What is needed:
Only the lines with "untuk" in the entries below belong in the answer; please copy them.

Supplied material:
──────────

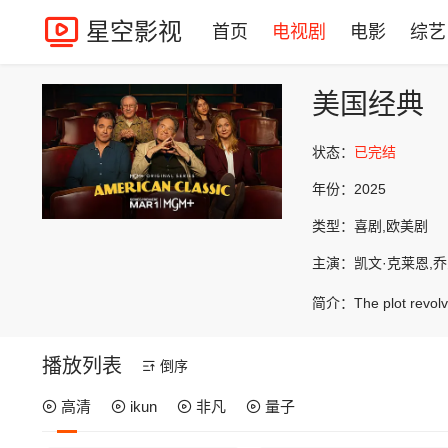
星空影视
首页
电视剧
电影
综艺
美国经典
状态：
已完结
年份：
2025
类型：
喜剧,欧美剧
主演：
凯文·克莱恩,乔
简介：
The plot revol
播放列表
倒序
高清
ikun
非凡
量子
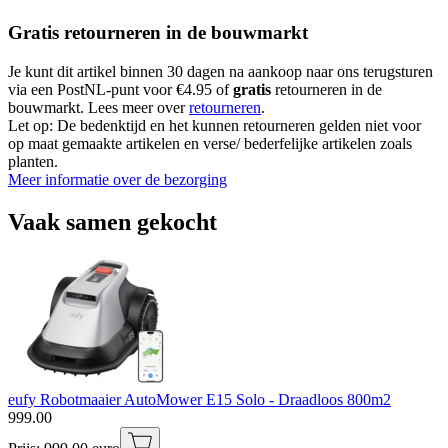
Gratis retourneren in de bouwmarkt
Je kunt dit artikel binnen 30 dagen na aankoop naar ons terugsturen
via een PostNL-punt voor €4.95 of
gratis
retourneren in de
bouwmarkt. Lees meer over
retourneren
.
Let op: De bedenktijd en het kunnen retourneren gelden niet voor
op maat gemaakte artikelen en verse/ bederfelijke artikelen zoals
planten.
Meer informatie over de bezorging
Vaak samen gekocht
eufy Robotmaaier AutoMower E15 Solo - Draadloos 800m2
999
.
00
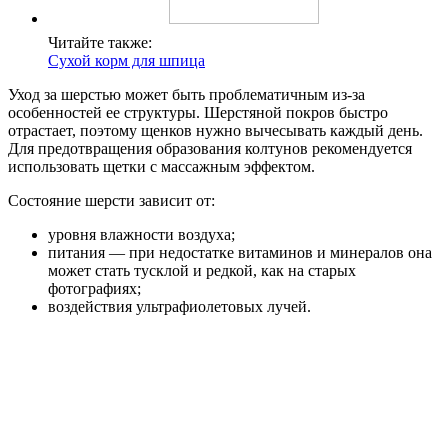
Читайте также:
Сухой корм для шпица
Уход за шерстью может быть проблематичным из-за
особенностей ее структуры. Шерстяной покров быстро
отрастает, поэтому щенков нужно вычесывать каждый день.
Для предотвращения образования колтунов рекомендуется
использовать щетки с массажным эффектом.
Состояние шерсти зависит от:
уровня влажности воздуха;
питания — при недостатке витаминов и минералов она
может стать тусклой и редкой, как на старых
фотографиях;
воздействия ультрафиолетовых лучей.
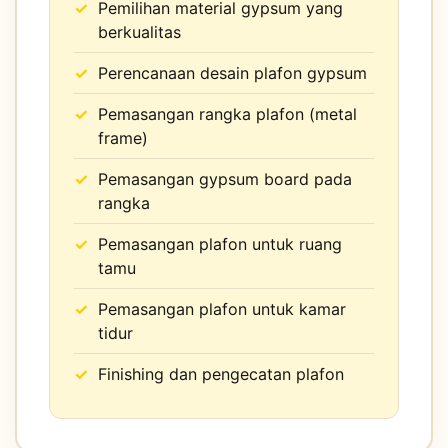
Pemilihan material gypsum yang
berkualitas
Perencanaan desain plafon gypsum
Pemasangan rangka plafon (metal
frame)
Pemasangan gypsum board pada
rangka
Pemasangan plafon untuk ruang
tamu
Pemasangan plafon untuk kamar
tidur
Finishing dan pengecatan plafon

──────────

Solution to this problem:
Pemasangan plafon untuk ruang
Pemasangan plafon untuk kamar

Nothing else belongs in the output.